If you want to serve your customers as effectively as possible, you have to keep a pulse on what they think, how they feel, and where you might be losing them. It's a tall order — one that can be equal parts confusing and exhausting.
Getting a picture of customers' collective perspective on your product or service hinges upon your ability to gather and analyze customer feedback — the lifeblood of your customer service operations.
It's a tricky process that has massive implications on every aspect of your business. And there's one method to achieving it that's more viable and effective than any other: conducting surveys.
Let's take a look at why surveys are so important in the context of sales, marketing, and customer service.
Why are surveys important?
- They help you identify opportunities to improve specific points in the customer journey.
- They tell you how your business compares to your competitors.
- They help you develop brand loyalty.
- They can prevent customers from sharing negative experiences.
- They help you keep up with changing consumer tastes.
1. They help you identify opportunities to improve specific points in the customer journey.
Your sales, marketing, and service processes are all carried out to facilitate customers' journeys — to attract, engage, and delight them.

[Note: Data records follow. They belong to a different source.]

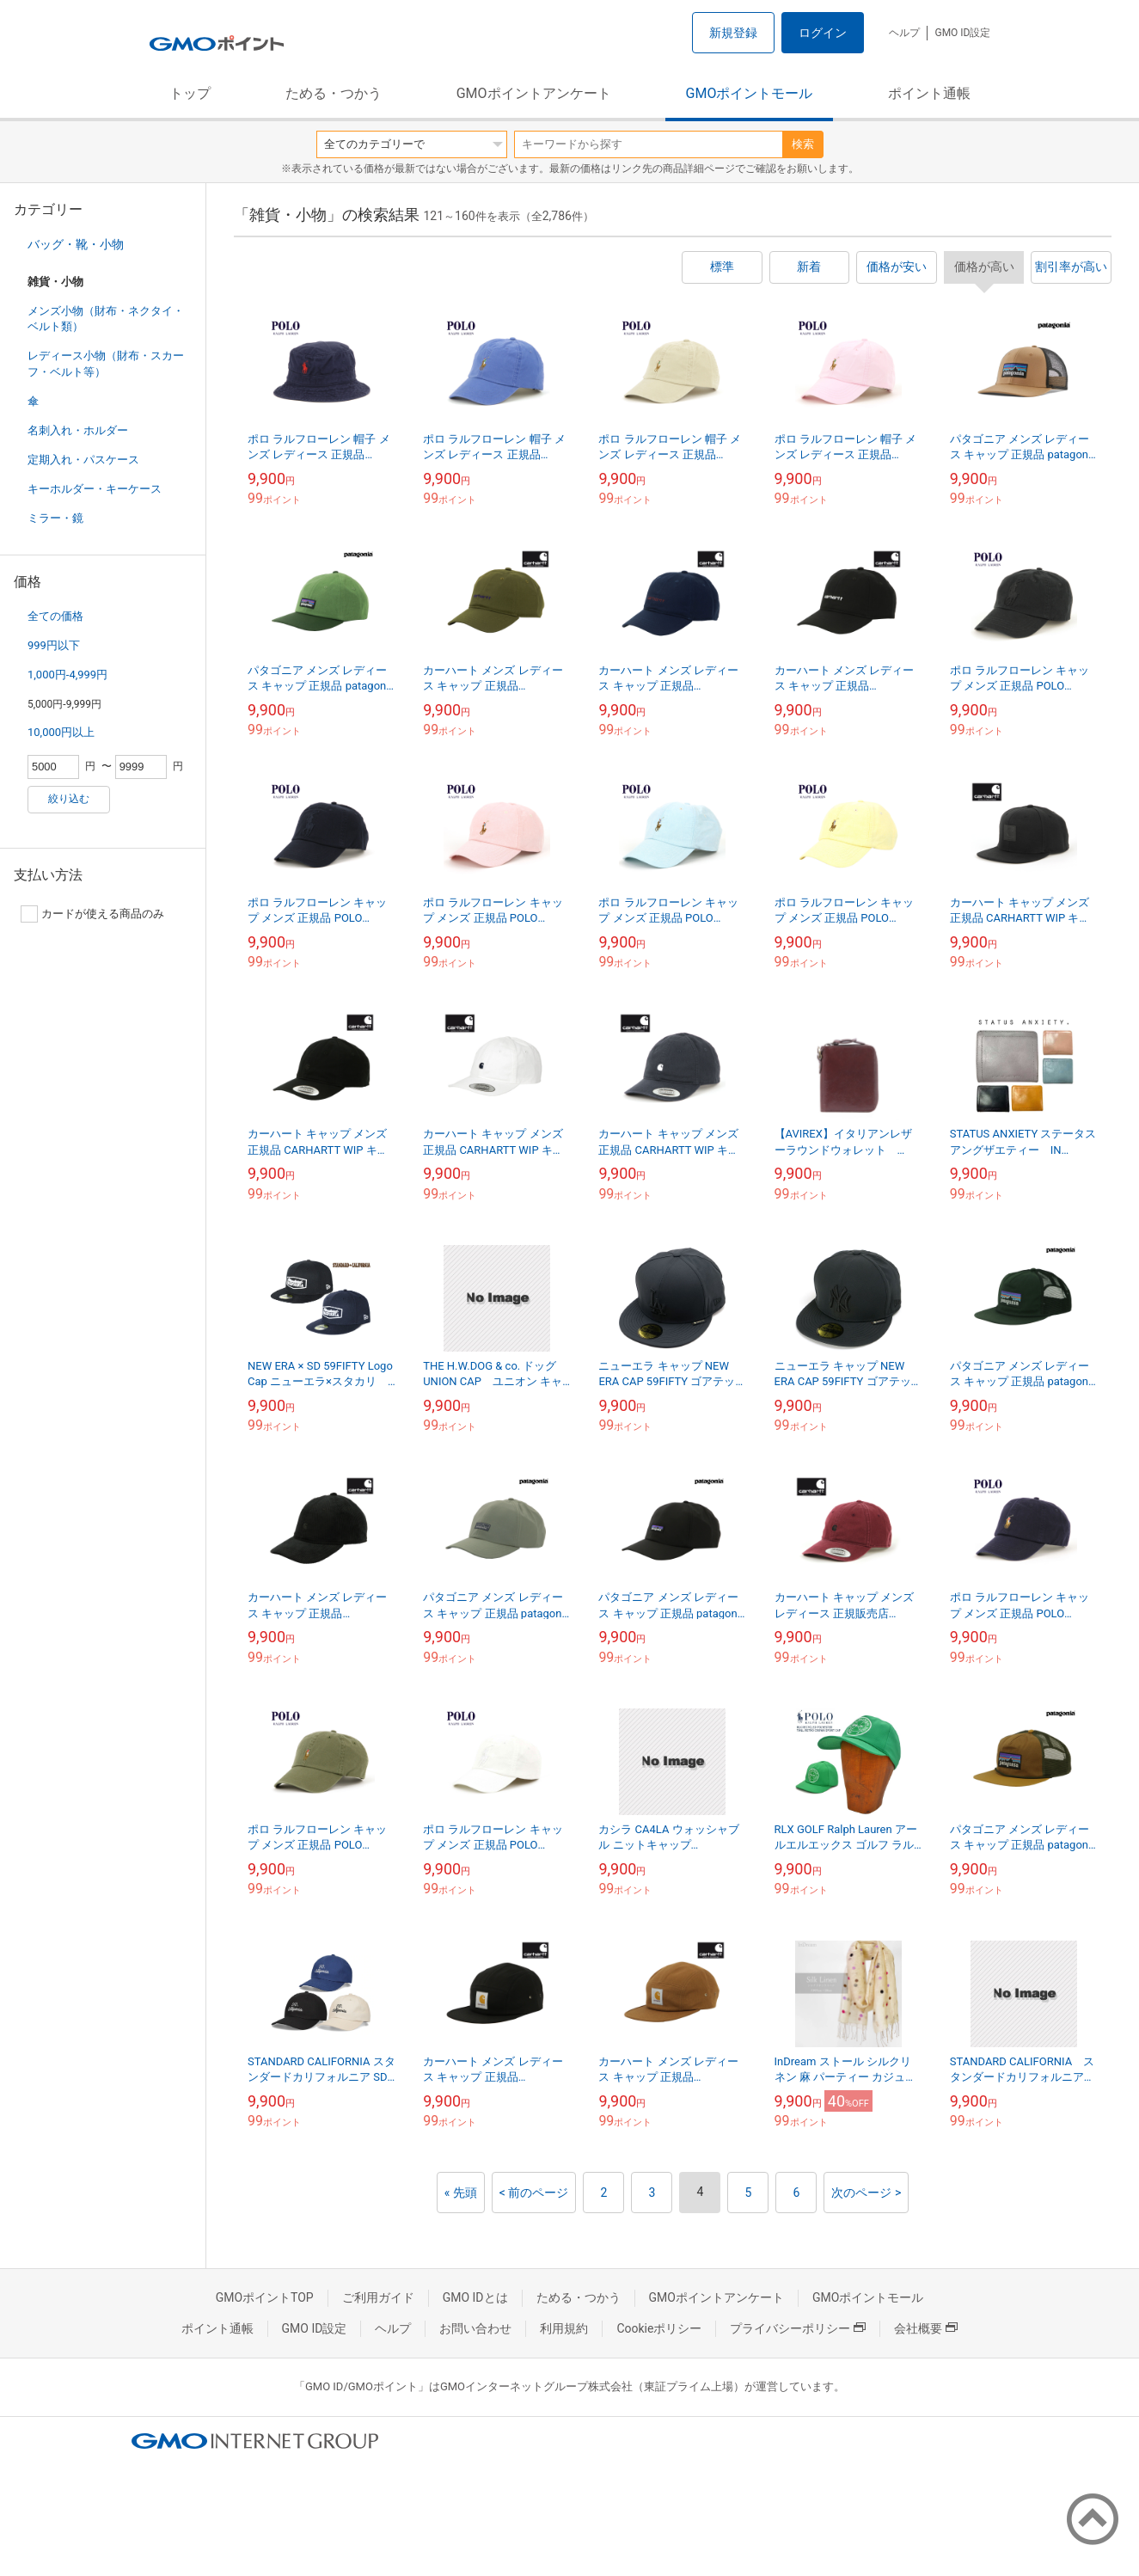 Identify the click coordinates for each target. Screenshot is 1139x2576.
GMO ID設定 (962, 33)
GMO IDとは (475, 2297)
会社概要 (926, 2328)
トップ (190, 93)
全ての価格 (55, 616)
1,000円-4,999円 (67, 674)
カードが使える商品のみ (92, 914)
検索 (803, 144)
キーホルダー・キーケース (95, 488)
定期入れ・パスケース (83, 459)
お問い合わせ (475, 2328)
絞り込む (68, 799)
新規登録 (733, 33)
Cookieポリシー (658, 2328)
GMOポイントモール (749, 93)
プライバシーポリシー (798, 2328)
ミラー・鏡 (55, 518)
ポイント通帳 (929, 93)
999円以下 (54, 645)
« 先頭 (460, 2192)
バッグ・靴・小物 (76, 244)
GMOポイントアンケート (533, 93)
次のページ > (866, 2192)
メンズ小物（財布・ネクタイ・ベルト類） (106, 318)
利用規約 (564, 2328)
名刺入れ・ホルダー (78, 430)
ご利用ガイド (378, 2297)
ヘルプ (904, 33)
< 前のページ (534, 2192)
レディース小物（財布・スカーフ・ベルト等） (106, 363)
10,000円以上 (61, 732)
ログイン (823, 33)
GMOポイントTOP (265, 2297)
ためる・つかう (333, 93) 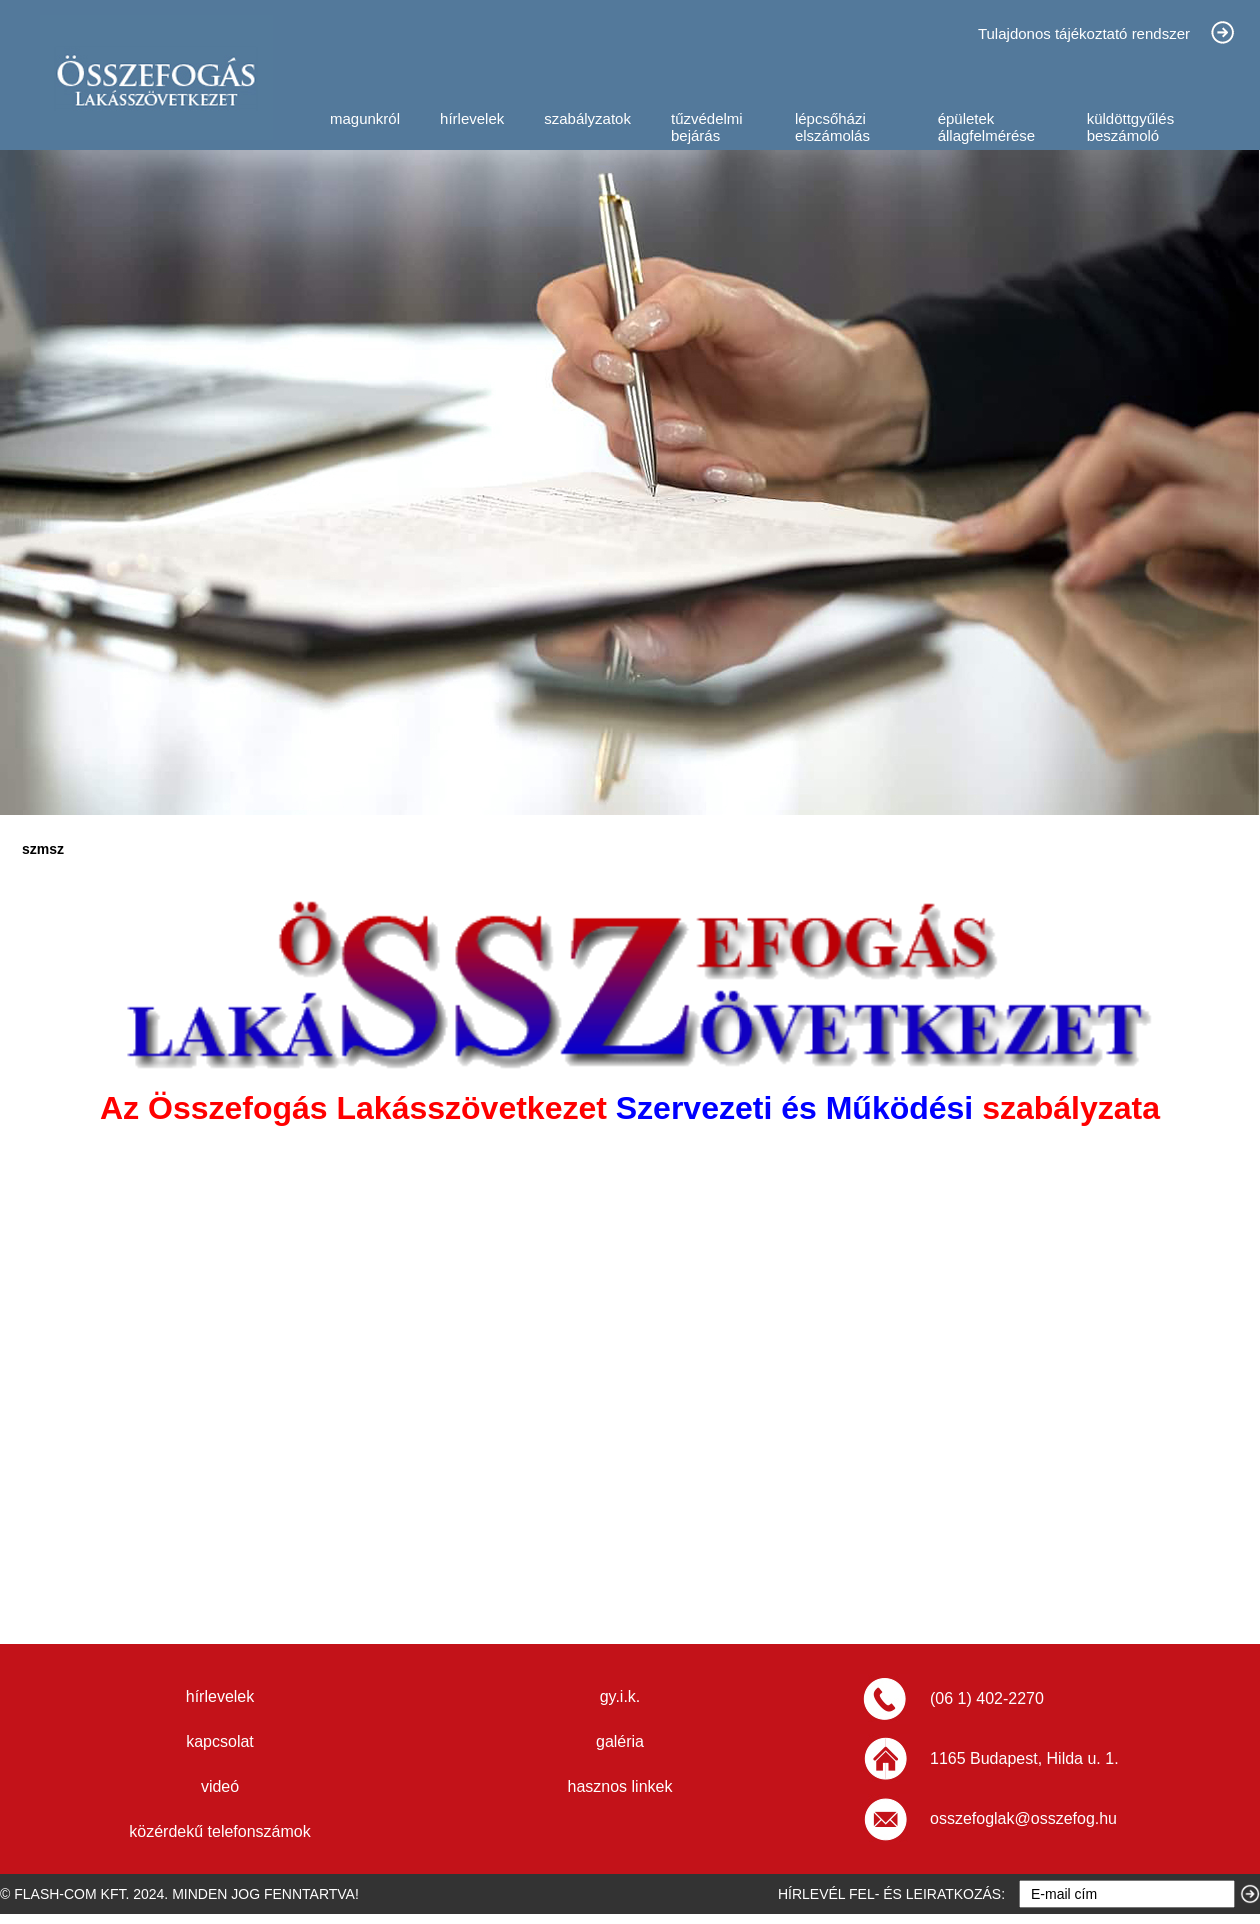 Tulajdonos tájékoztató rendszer (1084, 33)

Every step of those efforts serves a purpose and, in many cases, has room for improvement. Customer feedback surveys let you identify the aspects of your efforts that are holding you back, so you can begin to hash out how to do better.

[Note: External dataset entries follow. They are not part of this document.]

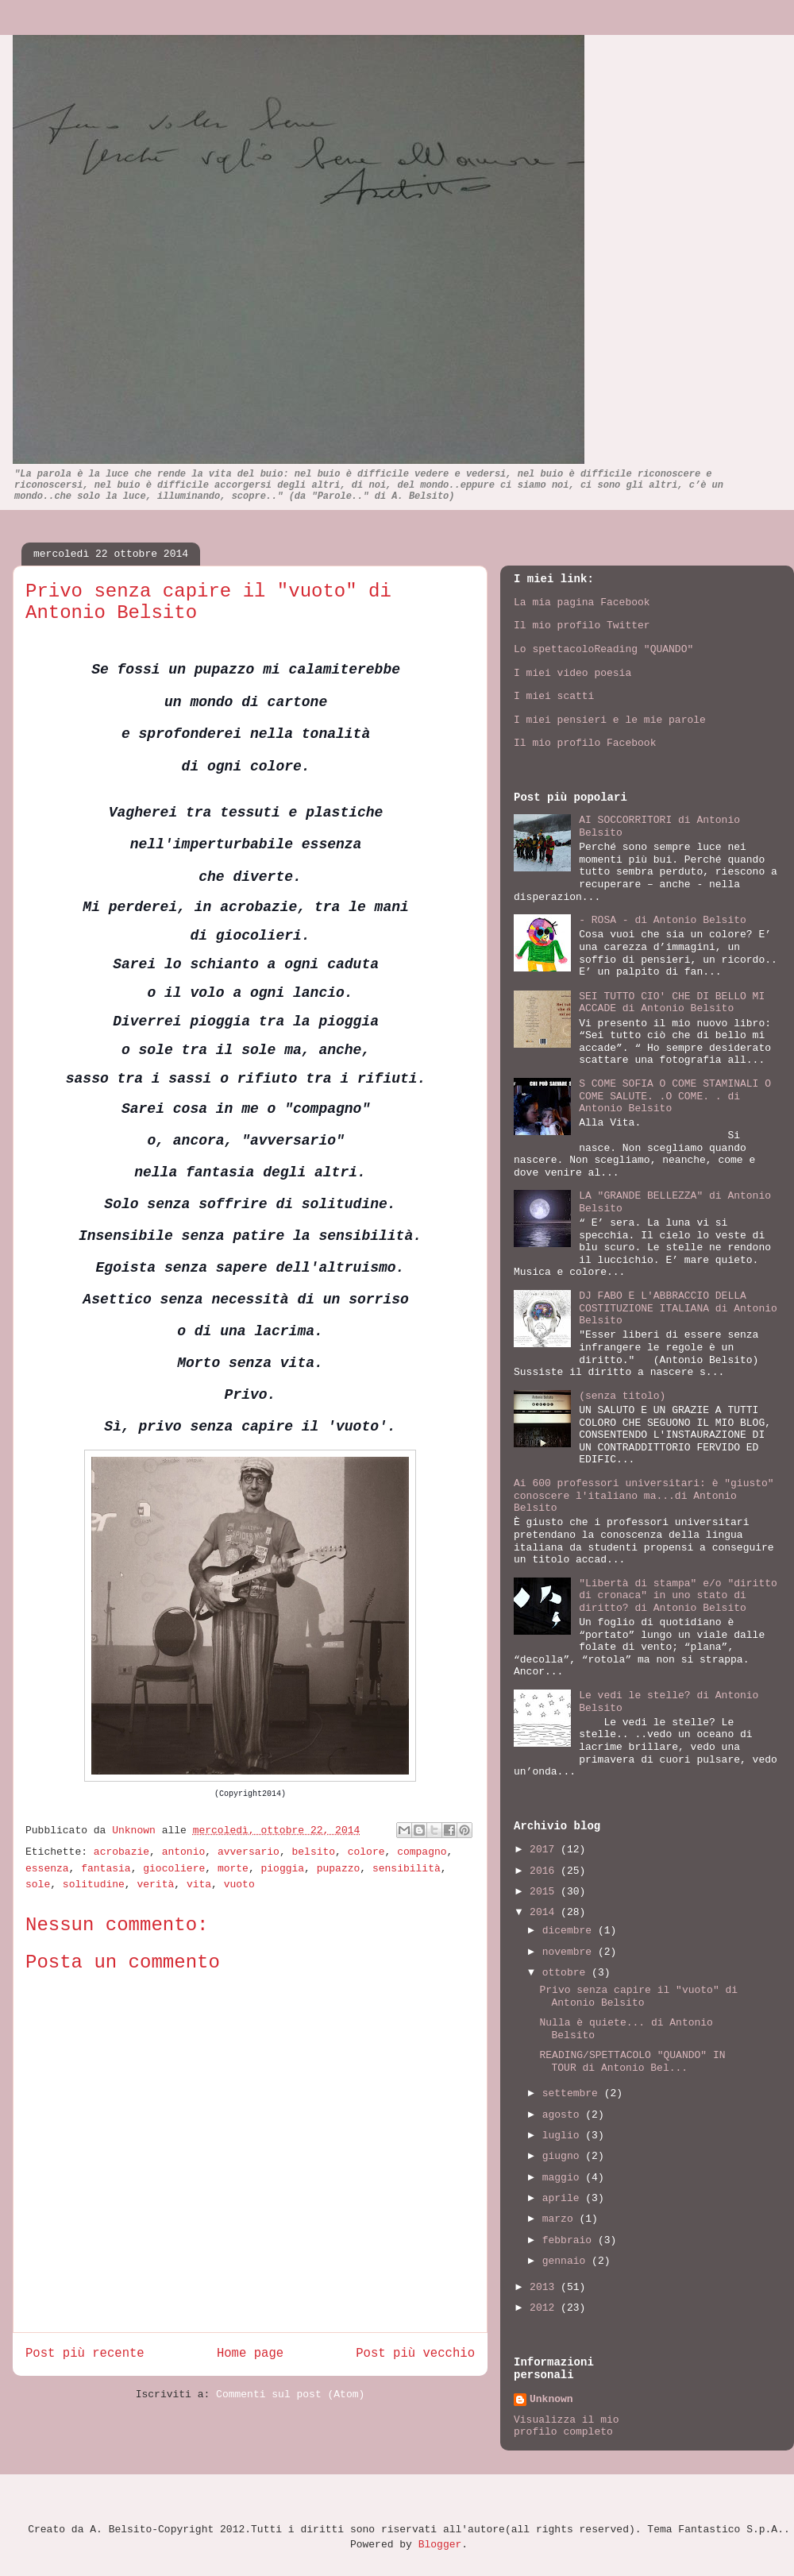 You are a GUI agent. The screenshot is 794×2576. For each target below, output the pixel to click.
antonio (184, 1852)
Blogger (440, 2545)
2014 (545, 1912)
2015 (545, 1892)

For instance, say your company sells a B2B speech-to-text platform for recording sales calls. You issue a customer feedback survey to all your customers who purchased in the last year to ask about their experience with your sales team.
After conducting the survey, you notice that respondents consistently single out your team's delayed responses to demo scheduling requests as being detrimental to the fluidity of their experience with your sales process.
That feedback would allow you to take a more informed, objective look at your sales pipeline to see if you're losing prospects at that stage in your sales process.
That new perspective, coupled with the actionable insight the survey provides, will give you a firmer basis to find solutions to improve that specific point in your customer journey.
2. They tell you how your business compares to your competitors.
A customer feedback survey is, at its core, a resource for measuring customer happiness. And there's a host of survey software that allows you to put that abstract concept of "happiness" into quantifiable terms. Metrics like Net Promoter Score (NPS) track customer loyalty and satisfaction over time.
Similar metrics include Customer Effort Score (CES) — a standard that demonstrates how easy it is for customers to get the support they need. There's also Consumer Satisfaction (CSAT) — a figure for measuring how satisfied customers are at different points in their customer journey.
You can use these scores as reference points to see how you stack up against other companies in your space. Some types of feedback software maintain records of industry averages for these kinds of measures, allowing you to easily compare your customer satisfaction with your competitors'.
3. They help you develop brand loyalty.
Brand loyalty isn't easy to cultivate. It takes effort, compassion, accommodation, and excellent service. Loyal customers have to have some personal stake in your company, and being heard can contribute to that. That's always something to bear in mind.
A survey is one of the better, more straightforward ways to let customers know you value their input and business. Let them praise and criticize you as they see fit. Give them the opportunity to contribute to your company's direction. Doing so lets them know you care about them, and if you can convey that effectively, they'll care about you back.
That being said, there's a caveat to this point. Gathering customer feedback in the interest of building brand loyalty doesn't mean much if you don't do anything with it.
You don't have to move mountains or entirely revamp your business strategy for each individual respondent. But if you notice pervasive trends across a significant portion of your customer base, take a thorough look at the problem they're referencing.
In terms of personal accommodation, see if you can reach out to negative respondents and remedy their individual issues with excellent customer service.
One way or another, let them know their issues and concerns matter to you. If you can get that message across, your customers will be more likely to stay on board with and potentially promote your brand.
4. They can prevent customers from sharing negative experiences.
One of the best ways to avoid negative reviews is to get ahead of them — to preemptively understand the problems customers might air out online. Customer surveys afford you the necessary insight to identify those issues and reach out to the customers that might be having them.
In doing so, you're both demonstrating a commitment to excellent customer service and offering those customers the assistance necessary to figure out their issues on their own. Both of those actions make for positive experiences with your product or service and, in turn, less fodder for negative reviews.
5. They help you keep up with changing consumer tastes.
Your business can't be stagnant. You need to consistently evolve to keep pace with industry trends and customer expectations. But that process isn't always self-explanatory. How can you know what consumers want out of businesses like yours?
Well, customer surveys provide one of the better starting points. You can hear it directly from the people you're looking to appeal to. They'll provide some of the most valuable insight you'll be able to find.
If they're particularly receptive to practices and processes your competitors are employing, you might want to look into incorporating those tactics into your business model.
Consumers don't have definitive preferences that never budge. They change with the times, and as a salesperson, you probably understand that. It's a given that your practices will have to shift as new technologies, strategies, economic conditions, and social circumstances emerge.
The key isn't determining that you have to change — it's determining how you have to change. Sourcing consumer insight through surveys gives you that kind of perspective.